Another verse provides an interesting possible reference to this city. It comes earlier in the story of David and Goliath. Verse 20 records David arriving with supplies for the Israelites encamped against the Philistines: “And David rose up early in the morning, and left the sheep with a keeper, and took, and went, as Jesse had commanded him; and he came to the barricade, as the host which was going forth to the fight shouted for the battle.”
This word for “barricade” (“trench” in the King James Version), magal, can mean a circular rampart. Khirbet Qeiyafa is a circular fortress atop a mound, or “rampart.” Is it possible that David brought his supplies to this circular fortress where the Israelite army was based and from which he went down to fight Goliath?
The Bible contains one more reference to Shaaraim, in the book of Chronicles: “And Shimei had sixteen sons and six daughters; but his brethren had not many children …. And they dwelt at … Beth-marcaboth, and Hazar-susim, and at Beth-biri, and at Shaaraim. These were their cities unto the reign of David” (1 Chronicles 4:27-31).
This passage specifically relates the city of Shaaraim to the time of David’s rule. This verse says Shaaraim was populated by Shimei’s family unto, or until, the reign of David. Judging by this verse, and the verses above, we see that if Khirbet Qeiyafa really was the biblical Shaaraim, it was established as at least a strategic location before David even became king yet completely fell out of view afterward—a good match for the carbon-14 data.
Khirbet Qeiyafa is a relatively new site to excavators. Its existence has been known to archaeologists and surveyors since the late 1800s, but it was regarded as an Arab village having little to do with Bible archaeology. Only within the last 20 years have archaeologists begun to note in more detail the intriguing structure of the ancient fortress. As such, excavations began in 2007 and have since yielded numerous intriguing finds.
One such item is the large shard of pottery mentioned above, which bears five lines of proto-Hebrew text. This type of artifact is referred to as an ostracon. The weathered, 3,000-year-old ostracon is incomplete and difficult to properly translate, but Émile Puech proposes one possible (albeit fragmentary) reconstruction: “Do not oppress, and serve God … despoiled him/her The judge and the widow wept; he had the power Over the resident alien and the child, he eliminated them together The men and chiefs have established a king He marked 60 [?] servants among the communities/habitations/generation.”

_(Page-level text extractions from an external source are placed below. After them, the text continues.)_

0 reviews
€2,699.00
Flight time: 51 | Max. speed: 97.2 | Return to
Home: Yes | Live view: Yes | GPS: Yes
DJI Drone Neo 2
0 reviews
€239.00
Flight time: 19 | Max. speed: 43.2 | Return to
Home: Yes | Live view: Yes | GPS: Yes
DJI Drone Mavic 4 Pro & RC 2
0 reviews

This reading is strikingly similar to the biblical record of the nature of King Saul’s appointment (1 Samuel 8:11-19). This could provide support for Khirbet Qeiyafa as a functioning Israelite fortress at the establishment of the kingdom of Israel. Of further note are the individual words used in the inscription—according to Prof. Gershon Galil, eight of the words present in the text appear only in the Bible.

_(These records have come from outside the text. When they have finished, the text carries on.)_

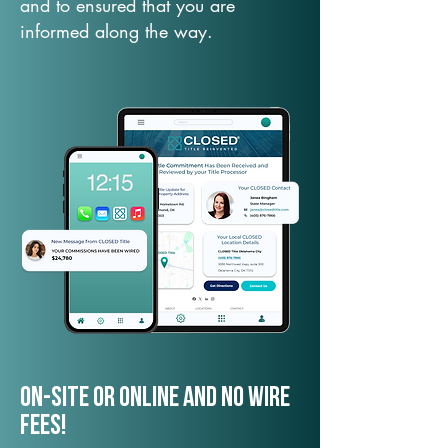
and to ensured that you are
informed along the way.
On-Site or Online and no wire
fees!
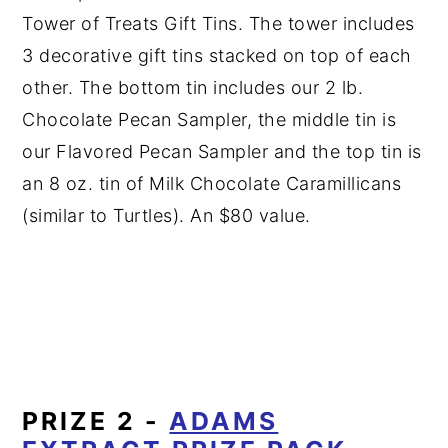
Tower of Treats Gift Tins. The tower includes
3 decorative gift tins stacked on top of each
other. The bottom tin includes our 2 lb.
Chocolate Pecan Sampler, the middle tin is
our Flavored Pecan Sampler and the top tin is
an 8 oz. tin of Milk Chocolate Caramillicans
(similar to Turtles). An $80 value.
PRIZE 2 -
ADAMS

Identifying this early inscription as Israelite is problematic for biblical minimalists, considering that Hebrew writing wasn’t “supposed” to exist in this region for another several hundred years. Not only does Khirbet Qeiyafa validate the presence of a strong early Israelite kingdom, it also shows that writing—one of the vital necessities for operating a kingdom in the first place—was known and practiced.
Khirbet Qeiyafa also yielded another interesting inscription on a storage jar. This inscription bears the words “Ishbaal, son of Beda.” Saul himself had a son by this name (1 Chronicles 8:33). This inscription therefore confirms the use of the name for figures belonging to the same period. Moving into later periods in Israel’s history, however, names like this that include the term “Baal” fall out of use.
Additional interesting finds include two medium-size portable “box” shrine-like objects, one of clay and one of stone. Their design features have been compared to similar descriptions in the Bible of Solomon’s 10th-century temple and palace in Jerusalem.
There are three recessed doorposts on the stone model. 1 Kings 7:4-5 describe Solomon using this style of architecture for his palatial building near the temple (and it is likely he used the same technique for the first temple itself). Further, the Mishnah (Middoth 3, 7) shows that the doorframe of Herod’s temple was built in the same manner.
The model door opening itself is 20 cm tall x 10 cm wide. The Mishnah describes the second temple as having a door 40 amah tall by 20 amah wide—the same proportions (Middoth 4, 1; it is important to note that much of the design of the second temple was influenced by the first).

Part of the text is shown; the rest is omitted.